Un papà orgoglioso sa dove tiene il suo orologio speciale...e sa tenerlo in funzione, con manutenzioni ad hoc..

to be continued....

sono orgoglioso di essere un papà (i'm proud to be a dad)....
come si diceva prima, la famiglia è al mare e il papà no... il papà è al lavoro, i bimbi lo sanno e la sera ti aspettano, perchè sei uno di quei papà che la sera tornano (anche se tardi), uno di quei papà che al mattino presto se ne va sgattaiolando per non svegliare nessuno, ma che non disdegna uno sguardo un po' invidioso ma pieno di amore a chi sta dormendo ancora, chi a pancia in gìù, chi in su, chi di lato e tiene sempre la manina sotto la guancia... uno di quei papà che spera valga la pena di aspettarlo quando viene sera.
loro se ne stanno al mare, il mare fa tanto bene: lo iodio libera i bronchi e forse ci risparmieremo le cure termali di settembre (mah... noon credo...), le mamme e le nonne fanno camminate nell'acqua alta perchè la circolazione ne trae beneficio... il mare fa bene e tu ci vai, la sera a vedere come stanno, a sentire le loro storie e le loro liti he magistralmente qualcuno ha saputo risolvere e gestire al meglio... passi in rassegna le "palline rimbalzine" vinte al bar della spiaggia da quel piccolo bambino di 4 anni che ogni volta che pensi che è tuo ti senti stringere il cuore... ha un sacco di palline rimbalzine il mio ometto, una per ogni occasione, una per ogni volta che ti ha chiesto 50 centesimi, forse una per ogni volta che vuole sentirsi dire che sei orgoglioso di lui, di lui che sa vincere le palline rimbalzine!
e mentre cerchi di mangiare quello che ti hanno preparato, fra palline rimbalzine e occhi luminosi, ti senti chiamare mille volte, ci vuole una capacità di attenzione che solo i papà hanno, ci vuole il cervello stereo, capace di sentire tutto e tutti insieme e capace di mandare input nervosi così complessi che ti rendono capace di rispondere a tutti senza tralasciare nessuno... i tuoi bimbi lo sanno, lo sa sopratutto la grande, la principessa, che sa come guadagnare lo sguardo del principe, lei lo sa perchè è con te da più tempo... e sa quanto ti piace fare il papà e sa quanto le piace che tu sia papà... sembra quasi già grande, il tempo scorre e tu nn lo sai, non lo vuoi, non so... sai solo che lei cresce, vorrà fare la barista in riviera per il lavoro estivo e tu speri che la riviera chiuda prima del suo 16°compleanno...fai il tifo per i Maya e la loro profezia ... però lei cresce, ti racconta della sua giornata fra l'entusiasta e l'annoiato, perchè lei cresce veloce e veloce si entusiasma e si annoia.... lei cresce e tu la guardi crescere fra le palline rimbalzine ....

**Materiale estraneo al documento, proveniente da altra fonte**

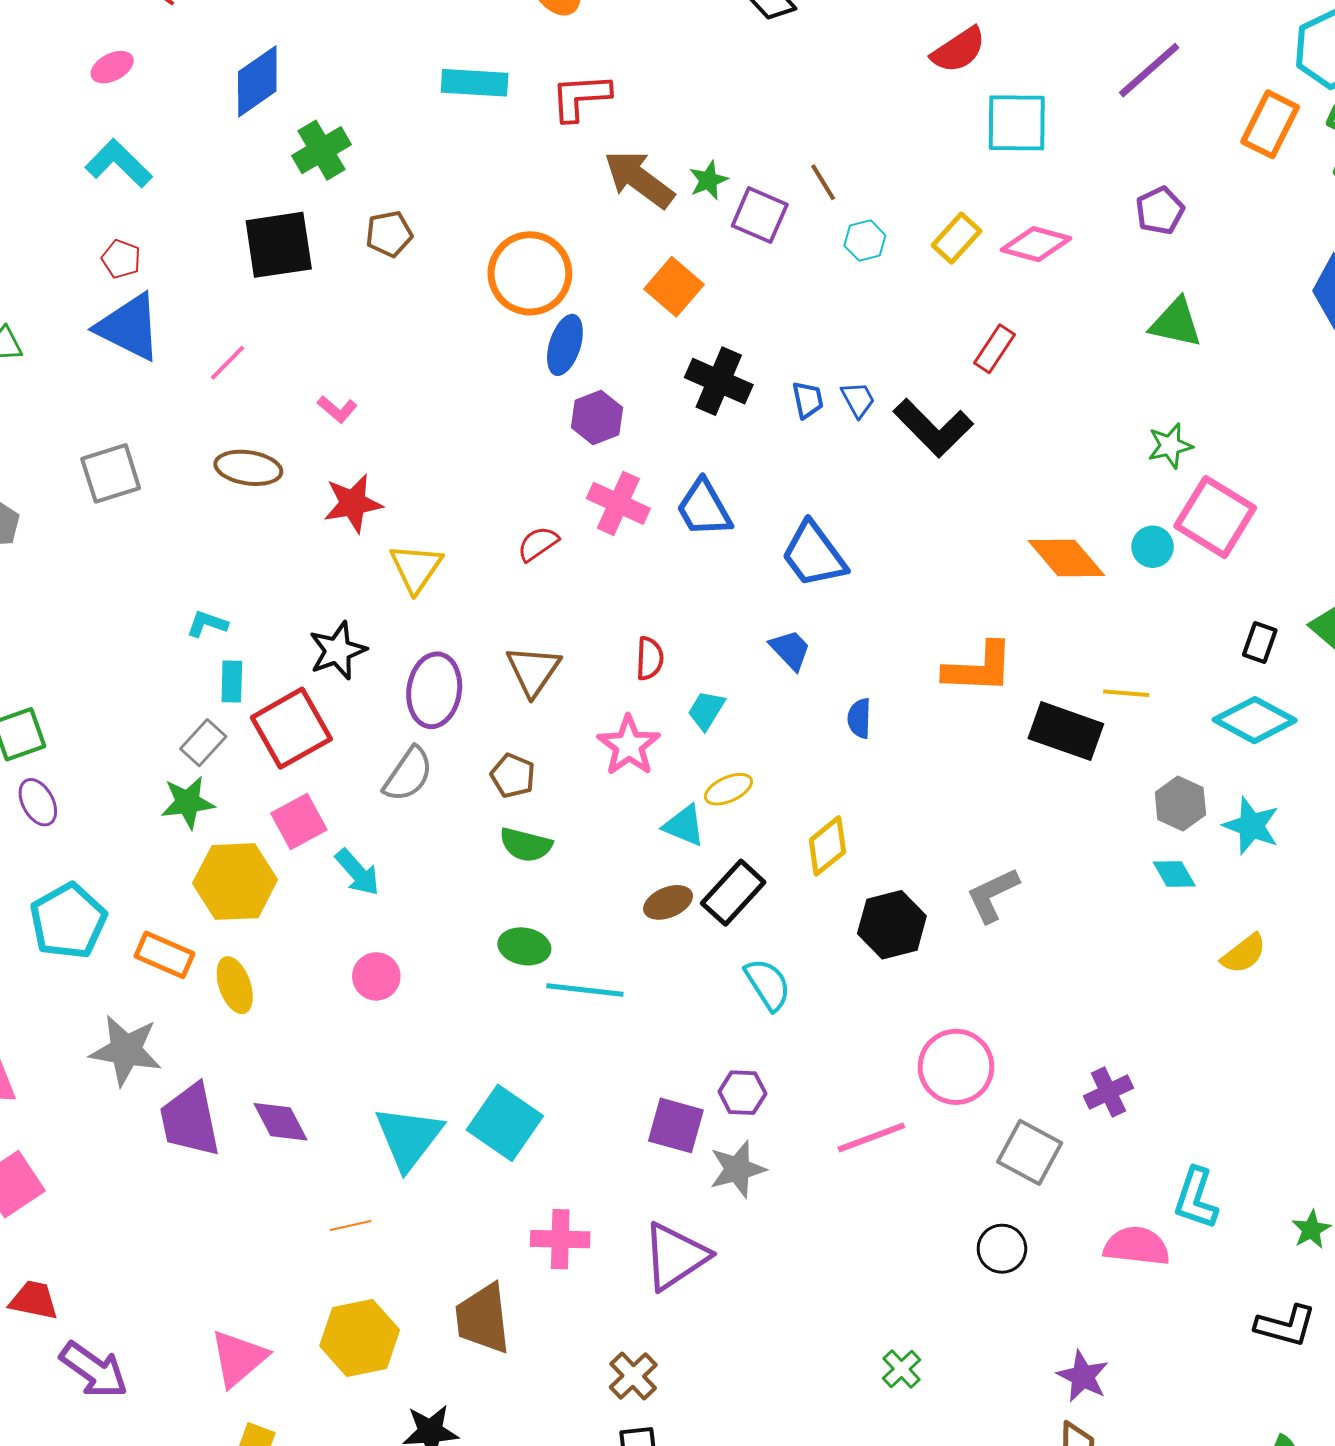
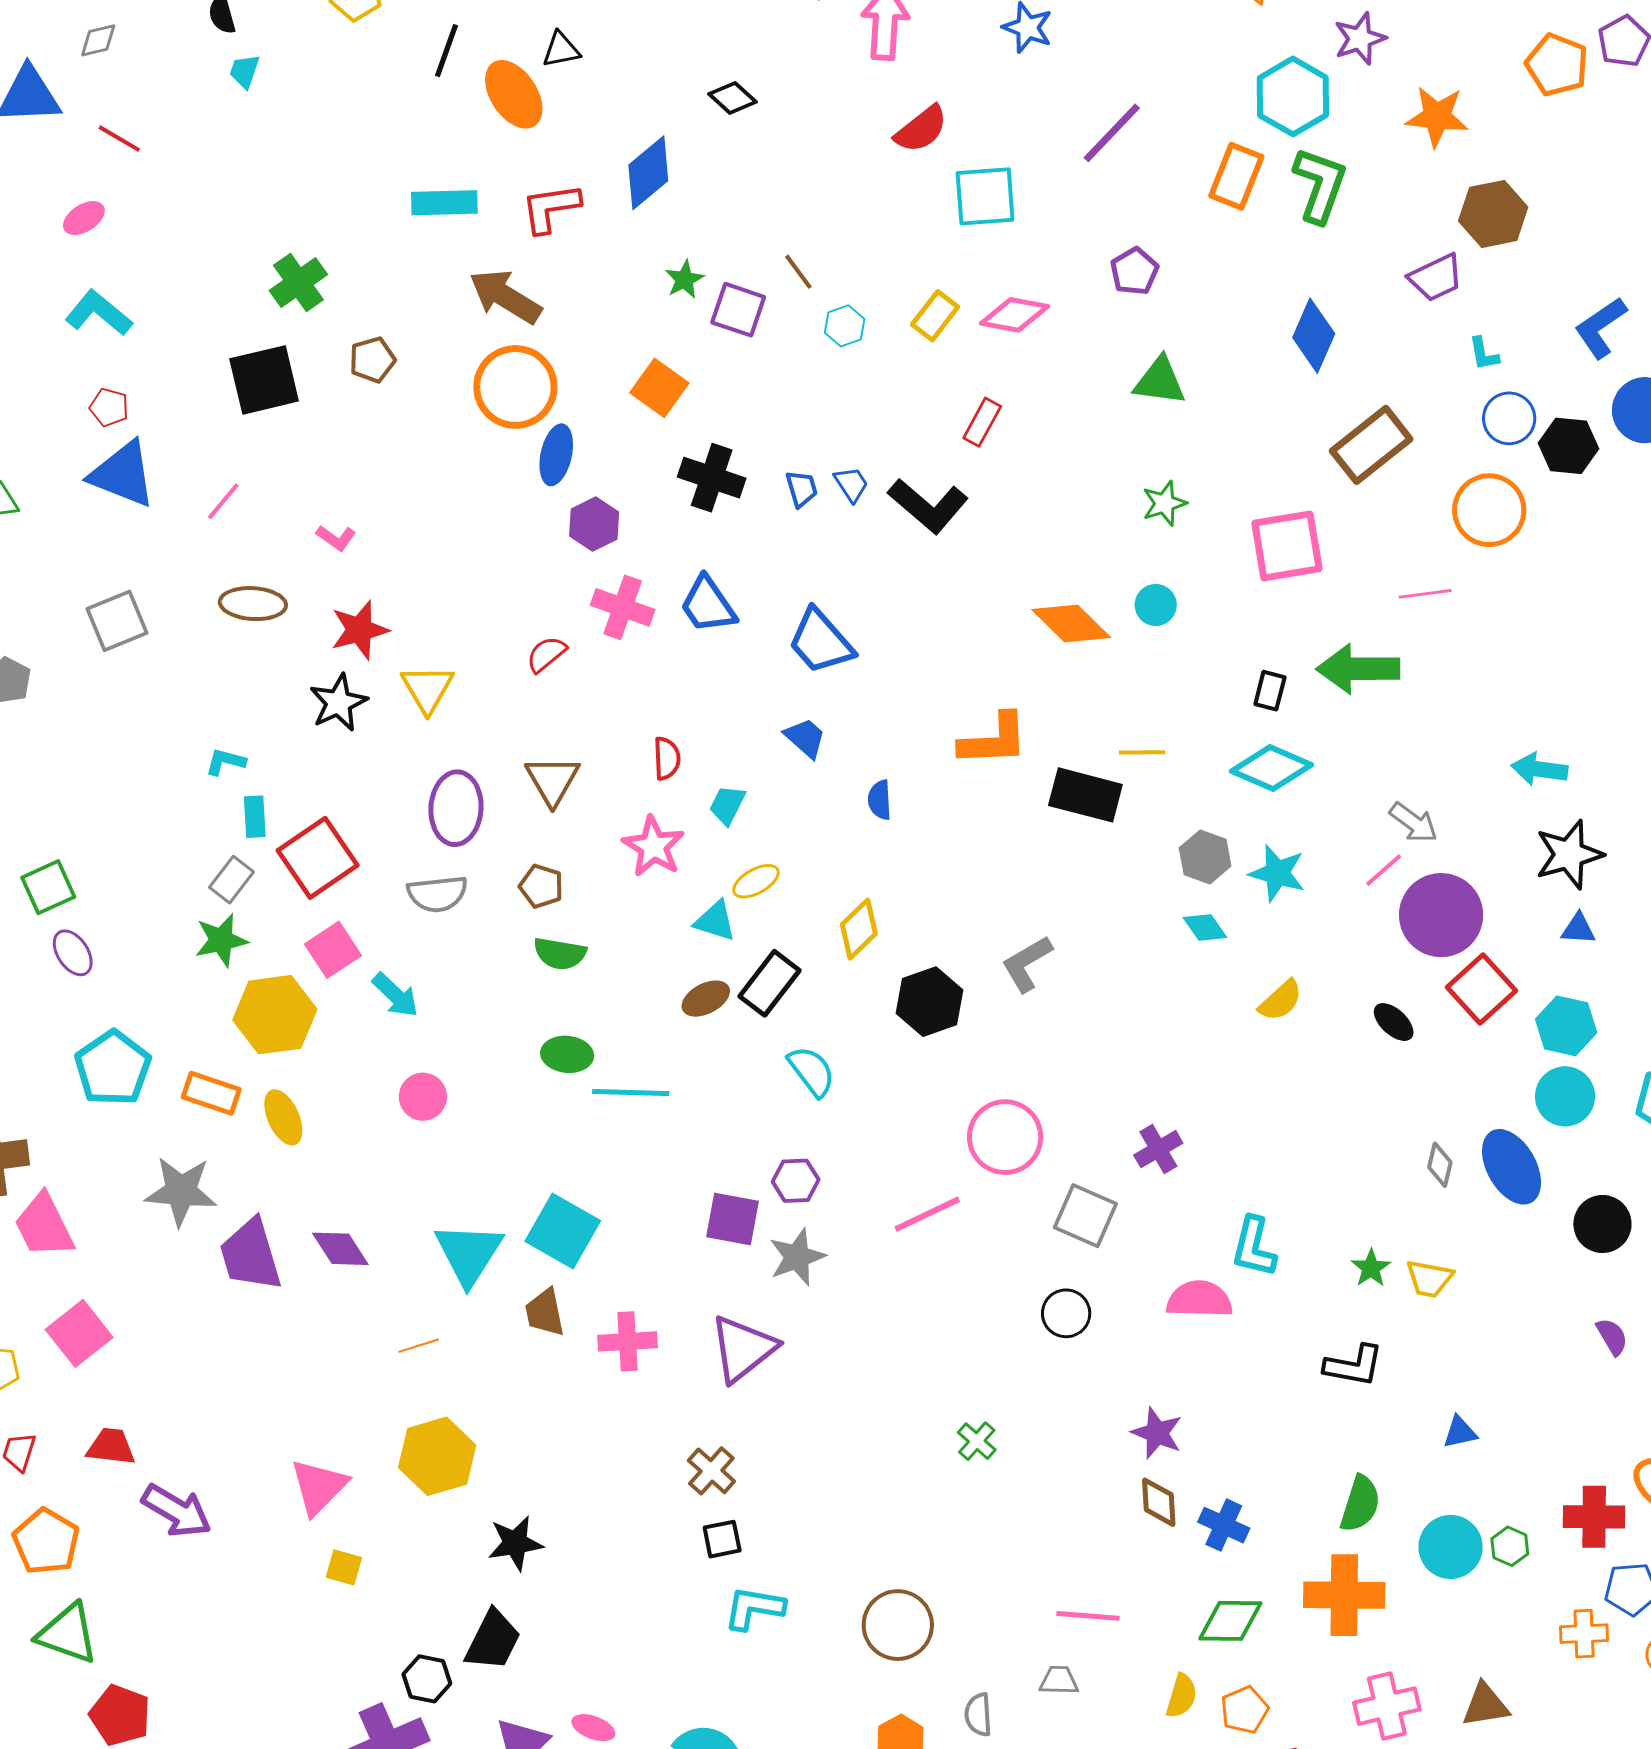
blue diamond: (257, 81) -> (648, 173), moved
brown arrow: (639, 179) -> (505, 297), moved
pink square: (1215, 517) -> (1287, 546), moved, turned -36
black star: (338, 651) -> (338, 703), moved
gray semicircle: (408, 774) -> (437, 894), turned 54
brown trapezoid: (483, 1319) -> (545, 1312), moved, size x0.7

diario di bordo di un padre non in vacanza

tutta la famiglia è al mare... località di riviera, adatta per famiglie,dove i bambini possono trovare tutto ciò di cui hanno bisogno, ovvero tutto quello di cui hanno meno bisogno: dolci, sale giochi, distributori automatici, schifezze varie, animatori danzanti e canzoncine da baby dance che ogni anno son sempre quelle.... i bambini trovano la globalizzazione e i genitori guadagnano punti  nelle scale sociologiche che misurano lo stress..
la famiglia è al mare, ombrellone in prima fila (rigorosissimo!) e bagnino che ormai ti da del tu, sei un cliente abituale, bacia i bambini al tuo arrivo ogni anno e tua figlia che già mette le mani avanti per quando avrà l'età da lavoro estivo e sa già che vorrà fare la barista sulla ridente riviera romagnola....
la notte Rosa 2011 ce la siamo scampata, e solo perchè combaciava con la presa in possesso dell'appartamento, se no anche quest'anno ci toccava il toga party in spiaggia, invece grazie alle mille valigie e sportine che accompagnano la famiglia in questo trasloco estivo, il toga party se lo sono cuccato, e forse goduto, la solita clientela che vede in questa piccola zona del mondo una grande occasione per sentirsi meno "solita" e per un po' di tempo "più fashion" perchè si fa fare un mojito a bordo spiaggia senza nemmeno sapere che in riviera ci mettono il limone e non il lime.... (to be continued)

inizio...

oggi in un momento di noia.... uno di quei giorni in cui non sai che fare, non sei dove vorresti essere e non hai nulla di così stramaledettamente importante da fare...
iniziamo questa nuova "cosa"... vediamo dove ci porta.